- The Washington Times - Saturday, March 11, 2006


By Shlomo Ben-Ami

Oxford University Press,

$30, 354 pages


In President Bill Clinton’s cabin on the last night of the Camp David summit, as the hopes of a peace agreement crashed around them, the Israeli foreign minister Shlomo Ben-Ami took the floor and warned his Palestinian counterpart Saab Erekat that Yasser Arafat’s refusal to make a deal meant “this is the defeat of the peace camp in Israel for many years to come.”

With hindsight, it seems also that the failure of that broadly reasonable compromise offered by the Israelis (with a lot of Clinton prodding) was the beginning of the end for Arafat’s Fatah party and the old guard of the Palestinian Liberation Organization. If the future for the Israelis seemed to lie with the hard-liners of Likud led by Ariel Sharon, the future for the Palestinians lay with the young militants like Marwan Barghouti who had emerged from the first Intifada while Arafat and the old men were stuck in Tunisian exile, and with the Islamic militants of Hamas.

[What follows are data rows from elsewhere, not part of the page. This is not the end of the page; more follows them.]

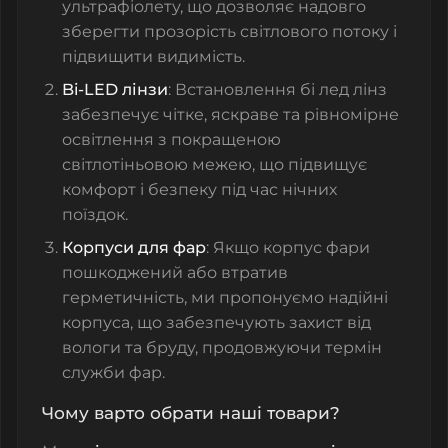
ультрафіолету, що дозволяє надовго
зберегти прозорість світлового потоку і
підвищити видимість.
Bi-LED лінзи
: Встановлення
бі лед лінз
забезпечує чітке, яскраве та рівномірне
освітлення з покращеною
світлотіньовою межею, що підвищує
комфорт і безпеку під час нічних
поїздок.
Корпуси для фар
: Якщо корпус фари
пошкоджений або втратив
герметичність, ми пропонуємо надійні
корпуса
, що забезпечують захист від
вологи та бруду, продовжуючи термін
служби фар.
Чому варто обрати наші товари?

And yet the prospect of a stable and manageable Israeli-Palestinian modus vivendi, if not a peace settlement, based on unilateral Israeli withdrawals and the new security fence, seems more promising now than at any time since the first high hopes of the Oslo agreement some 13 years ago.

In part, that is because of another warning that Mr. Ben-Ami delivered to Arafat in person during that abortive Camp David summit in the summer of Mr. Clinton’s last year in office. Arafat was by then a regular visitor to the White House who had come to consider his personal relationship with Mr. Clinton as a permanent diplomatic asset.

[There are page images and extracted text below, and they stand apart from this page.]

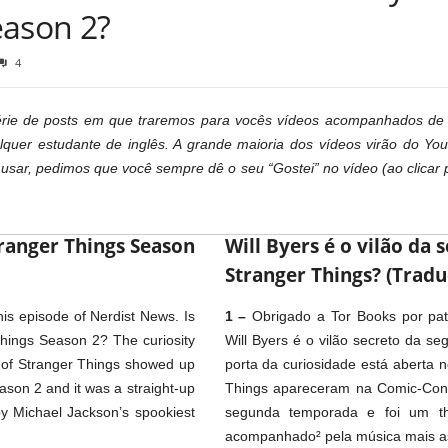
eason 2?
4
rie de posts em que traremos para vocês vídeos acompanhados de t
alquer estudante de inglês. A grande maioria dos vídeos virão do Yo
 usar, pedimos que você sempre dê o seu “Gostei” no vídeo (ao clicar 
Stranger Things Season
Will Byers é o vilão da
Stranger Things? (Trad
is episode of Nerdist News. Is
1 –
Obrigado a Tor Books por pat
 Things Season 2? The curiosity
Will Byers é o vilão secreto da s
w of Stranger Things showed up
porta da curiosidade está aberta 
eason 2 and it was a straight-up
Things apareceram na Comic-Con 
 by Michael Jackson’s spookiest
segunda temporada e foi um th
acompanhado² pela música mais as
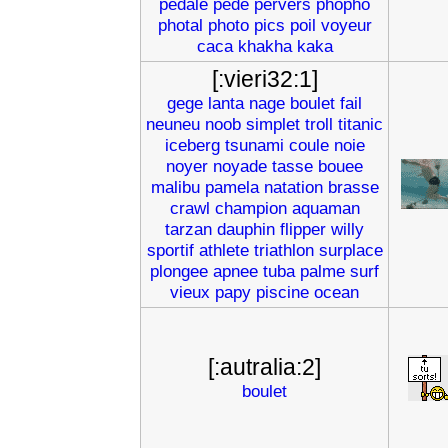
pedale
pede
pervers
phopho
photal
photo
pics
poil
voyeur
caca
khakha
kaka
[:vieri32:1]
gege
lanta
nage
boulet
fail
neuneu
noob
simplet
troll
titanic
iceberg
tsunami
coule
noie
noyer
noyade
tasse
bouee
malibu
pamela
natation
brasse
crawl
champion
aquaman
tarzan
dauphin
flipper
willy
sportif
athlete
triathlon
surplace
plongee
apnee
tuba
palme
surf
vieux
papy
piscine
ocean
[:autralia:2]
boulet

“Your relations with the US are good, but skin deep,” Mr. Ben-Ami told him. “They will not survive the failure of Camp David.”

Mr. Ben-Ami was right. The subsequent refusal of the Bush administration to deal with Arafat, accepting the Israeli argument that they had no reliable negotiating partner and thus no realistic prospect of a peace agreement, paved the way for the unilateral Israeli decisions that have broken the logjam of a “peace process” so tortuous and so hollow that it had become a diplomatic farce.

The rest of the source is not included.